> YOUR INSTRUCTIONS
Pictures in the data must not be copied, but everything else should be output exactly.

> RECORDS FOR THIS TASK
_ _ _ _ _ _ _
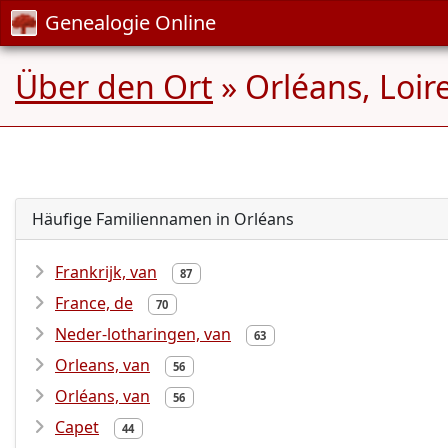
Genealogie Online
Über den Ort
» Orléans, Loire
Häufige Familiennamen in Orléans
Frankrijk, van
87
France, de
70
Neder-lotharingen, van
63
Orleans, van
56
Orléans, van
56
Capet
44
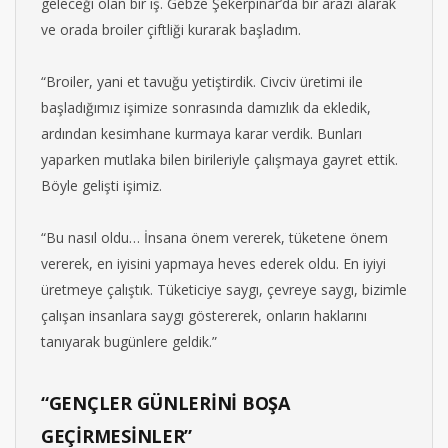
geleceği olan bir iş. Gebze Şekerpınar’da bir arazi alarak
ve orada broiler çiftliği kurarak başladım.
“Broiler, yani et tavuğu yetiştirdik. Civciv üretimi ile
başladığımız işimize sonrasında damızlık da ekledik,
ardından kesimhane kurmaya karar verdik. Bunları
yaparken mutlaka bilen birileriyle çalışmaya gayret ettik.
Böyle gelişti işimiz.
“Bu nasıl oldu… İnsana önem vererek, tüketene önem
vererek, en iyisini yapmaya heves ederek oldu. En iyiyi
üretmeye çalıştık. Tüketiciye saygı, çevreye saygı, bizimle
çalışan insanlara saygı göstererek, onların haklarını
tanıyarak bugünlere geldik.”
“GENÇLER GÜNLERİNİ BOŞA
GEÇİRMESİNLER”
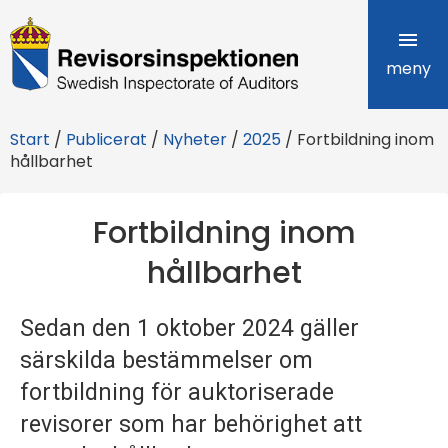
R
e
meny
v
Start
/
Publicerat
/
Nyheter
/
2025
/
Fortbildning inom
i
hållbarhet
s
Fortbildning inom
o
hållbarhet
r
s
Sedan den 1 oktober 2024 gäller
i
särskilda bestämmelser om
n
fortbildning för auktoriserade
revisorer som har behörighet att
s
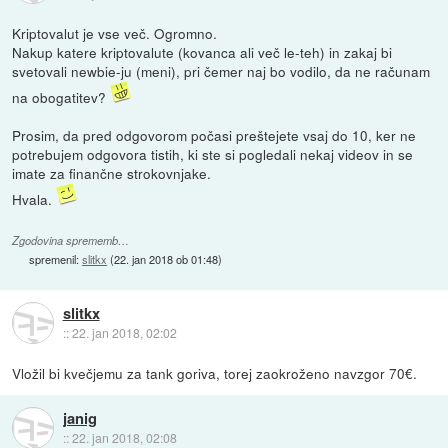
Kriptovalut je vse več. Ogromno.
Nakup katere kriptovalute (kovanca ali več le-teh) in zakaj bi
svetovali newbie-ju (meni), pri čemer naj bo vodilo, da ne računam
na obogatitev?
Prosim, da pred odgovorom počasi preštejete vsaj do 10, ker ne
potrebujem odgovora tistih, ki ste si pogledali nekaj videov in se
imate za finančne strokovnjake.
Hvala.
Zgodovina sprememb…
spremenil:
slitkx
(
22. jan 2018 ob 01:48
)
slitkx
::
22. jan 2018, 02:02
Vložil bi kvečjemu za tank goriva, torej zaokroženo navzgor 70€.
janig
::
22. jan 2018, 02:08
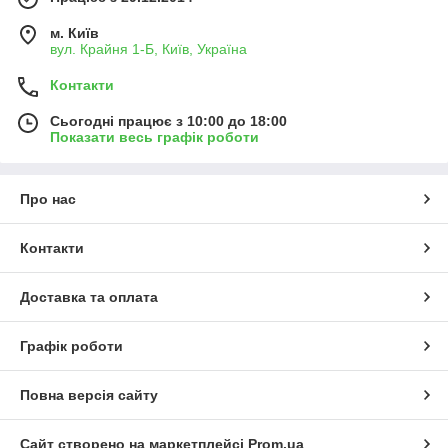
м. Київ
вул. Крайня 1-Б, Київ, Україна
Контакти
Сьогодні працює з 10:00 до 18:00
Показати весь графік роботи
Про нас
Контакти
Доставка та оплата
Графік роботи
Повна версія сайту
Сайт створено на маркетплейсі
Prom.ua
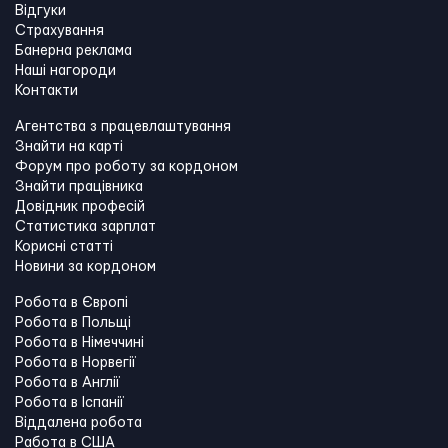
Відгуки
Страхування
Банерна реклама
Наші нагороди
Контакти
Агентства з працевлаштування
Знайти на карті
Форум про роботу за кордоном
Знайти працівника
Довідник професій
Статистика зарплат
Корисні статті
Новини за кордоном
Робота в Європі
Робота в Польщі
Робота в Німеччині
Робота в Норвегії
Робота в Англії
Робота в Іспанії
Віддалена робота
Работа в США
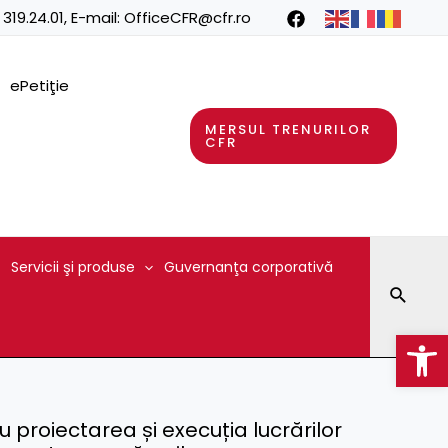
 319.24.01
, E-mail:
OfficeCFR@cfr.ro
ePetiţie
MERSUL TRENURILOR
CFR
Servicii şi produse
Guvernanţa corporativă
Searc
Op
proiectarea și execuția lucrărilor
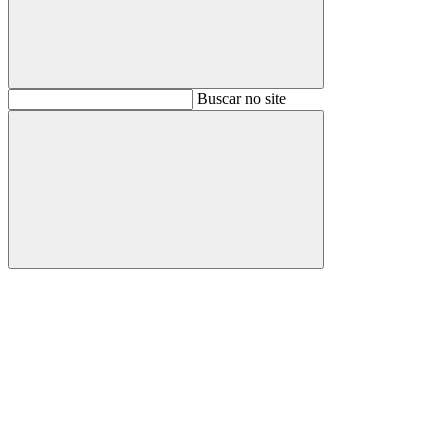
Buscar
Buscar no site
Buscar
Aumentar fonte
Diminuir fonte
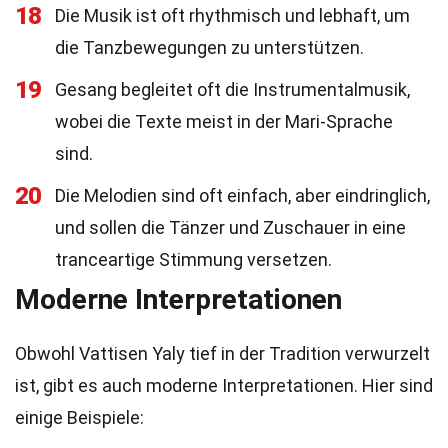
18
Die Musik ist oft rhythmisch und lebhaft, um
die Tanzbewegungen zu unterstützen.
19
Gesang begleitet oft die Instrumentalmusik,
wobei die Texte meist in der Mari-Sprache
sind.
20
Die Melodien sind oft einfach, aber eindringlich,
und sollen die Tänzer und Zuschauer in eine
tranceartige Stimmung versetzen.
Moderne Interpretationen
Obwohl Vattisen Yaly tief in der Tradition verwurzelt
ist, gibt es auch moderne Interpretationen. Hier sind
einige Beispiele:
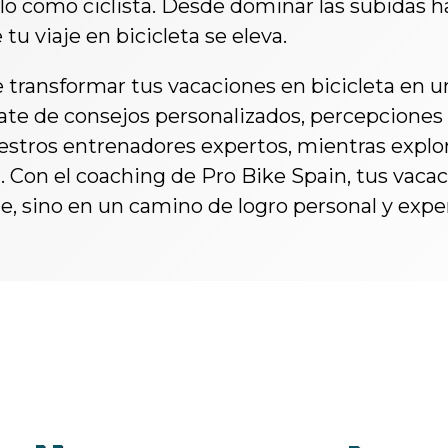
lo como ciclista. Desde dominar las subidas h
u viaje en bicicleta se eleva.
 transformar tus vacaciones en bicicleta en u
ate de consejos personalizados, percepciones 
stros entrenadores expertos, mientras explo
. Con el coaching de Pro Bike Spain, tus vacac
je, sino en un camino de logro personal y exper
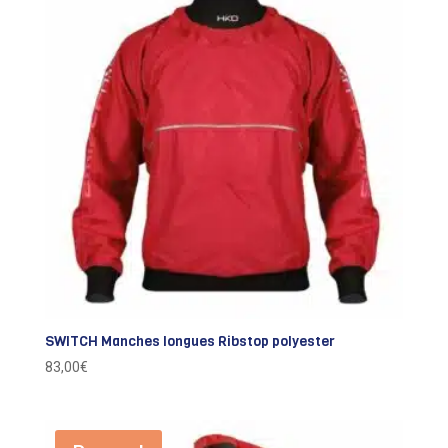
SWITCH Manches longues Ribstop polyester
83,00
€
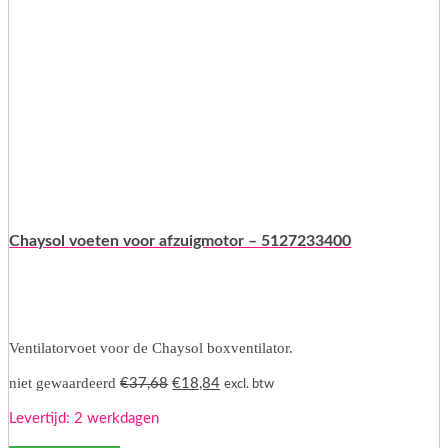
Chaysol voeten voor afzuigmotor – 5127233400
Ventilatorvoet voor de Chaysol boxventilator.
Oorspronkelijke
Huidige
niet gewaardeerd
€
37,68
€
18,84
excl. btw
prijs
prijs
Levertijd: 2 werkdagen
was:
is:
€37,68.
€18,84.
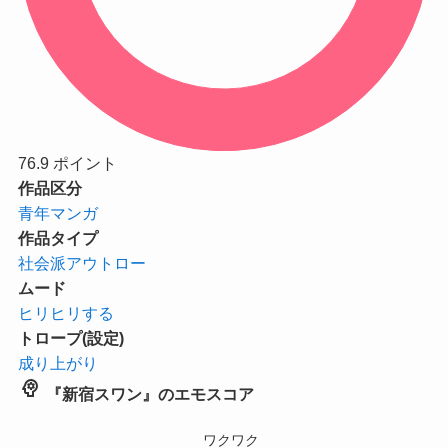
76.9
ポイント
作品区分
青年マンガ
作品タイプ
社会派アウトロー
ムード
ヒリヒリする
トロープ(設定)
成り上がり
psychology
『新宿スワン』のエモスコア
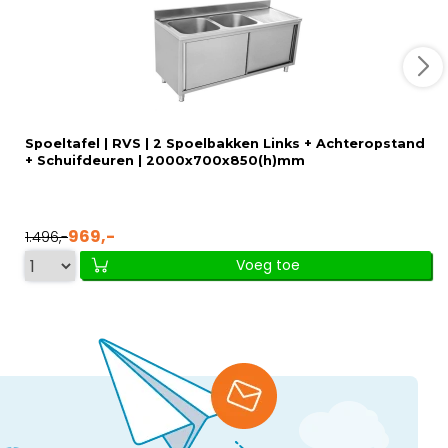
Spoeltafel | RVS | 2 Spoelbakken Links + Achteropstand
+ Schuifdeuren | 2000x700x850(h)mm
969,-
1.496,-
Voeg toe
_ _ _ _ _ _ _
> EXPECTED ANSWER
Genealogie Online
Über den Ort
» Orléans, Loire
Häufige Familiennamen in Orléans
Frankrijk, van
87
France, de
70
Neder-lotharingen, van
63
Orleans, van
56
Orléans, van
56
Capet
44
geleceği olan bir iş. Gebze Şekerpınar’da bir arazi alarak
ve orada broiler çiftliği kurarak başladım.
“Broiler, yani et tavuğu yetiştirdik. Civciv üretimi ile
başladığımız işimize sonrasında damızlık da ekledik,
ardından kesimhane kurmaya karar verdik. Bunları
yaparken mutlaka bilen birileriyle çalışmaya gayret ettik.
Böyle gelişti işimiz.
“Bu nasıl oldu… İnsana önem vererek, tüketene önem
vererek, en iyisini yapmaya heves ederek oldu. En iyiyi
üretmeye çalıştık. Tüketiciye saygı, çevreye saygı, bizimle
çalışan insanlara saygı göstererek, onların haklarını
tanıyarak bugünlere geldik.”
“GENÇLER GÜNLERİNİ BOŞA
GEÇİRMESİNLER”
R
e
meny
v
Start
/
Publicerat
/
Nyheter
/
2025
/
Fortbildning inom
i
hållbarhet
s
Fortbildning inom
o
hållbarhet
r
s
Sedan den 1 oktober 2024 gäller
i
särskilda bestämmelser om
n
fortbildning för auktoriserade
revisorer som har behörighet att
s
Kriptovalut je vse več. Ogromno.
Nakup katere kriptovalute (kovanca ali več le-teh) in zakaj bi
svetovali newbie-ju (meni), pri čemer naj bo vodilo, da ne računam
na obogatitev?
Prosim, da pred odgovorom počasi preštejete vsaj do 10, ker ne
potrebujem odgovora tistih, ki ste si pogledali nekaj videov in se
imate za finančne strokovnjake.
Hvala.
Zgodovina sprememb…
spremenil:
slitkx
(
22. jan 2018 ob 01:48
)
slitkx
::
22. jan 2018, 02:02
Vložil bi kvečjemu za tank goriva, torej zaokroženo navzgor 70€.
janig
::
22. jan 2018, 02:08
м. Київ
вул. Крайня 1-Б, Київ, Україна
Контакти
Сьогодні працює з 10:00 до 18:00
Показати весь графік роботи
Про нас
Контакти
Доставка та оплата
Графік роботи
Повна версія сайту
Сайт створено на маркетплейсі
Prom.ua
Відгуки
Страхування
Банерна реклама
Наші нагороди
Контакти
Агентства з працевлаштування
Знайти на карті
Форум про роботу за кордоном
Знайти працівника
Довідник професій
Статистика зарплат
Корисні статті
Новини за кордоном
Робота в Європі
Робота в Польщі
Робота в Німеччині
Робота в Норвегії
Робота в Англії
Робота в Іспанії
Віддалена робота
Работа в США
 319.24.01
, E-mail:
OfficeCFR@cfr.ro
ePetiţie
MERSUL TRENURILOR
CFR
Servicii şi produse
Guvernanţa corporativă
Searc
Op
proiectarea și execuția lucrărilor
Buscar
Buscar no site
Buscar
Aumentar fonte
Diminuir fonte
18
Die Musik ist oft rhythmisch und lebhaft, um
die Tanzbewegungen zu unterstützen.
19
Gesang begleitet oft die Instrumentalmusik,
wobei die Texte meist in der Mari-Sprache
sind.
20
Die Melodien sind oft einfach, aber eindringlich,
und sollen die Tänzer und Zuschauer in eine
tranceartige Stimmung versetzen.
Moderne Interpretationen
Obwohl Vattisen Yaly tief in der Tradition verwurzelt
ist, gibt es auch moderne Interpretationen. Hier sind
einige Beispiele:
lo como ciclista. Desde dominar las subidas h
u viaje en bicicleta se eleva.
 transformar tus vacaciones en bicicleta en u
ate de consejos personalizados, percepciones 
stros entrenadores expertos, mientras explo
. Con el coaching de Pro Bike Spain, tus vacac
je, sino en un camino de logro personal y exper
SWITCH Manches longues Ribstop polyester
83,00
€
Chaysol voeten voor afzuigmotor – 5127233400
Ventilatorvoet voor de Chaysol boxventilator.
Oorspronkelijke
Huidige
niet gewaardeerd
€
37,68
€
18,84
excl. btw
prijs
prijs
Levertijd: 2 werkdagen
was:
is:
€37,68.
€18,84.
76.9
ポイント
作品区分
青年マンガ
作品タイプ
社会派アウトロー
ムード
ヒリヒリする
トロープ(設定)
成り上がり
psychology
『新宿スワン』のエモスコア
Spoeltafel | RVS | 2 Spoelbakken Links + Achteropstand
+ Schuifdeuren | 2000x700x850(h)mm
969,-
1.496,-
Voeg toe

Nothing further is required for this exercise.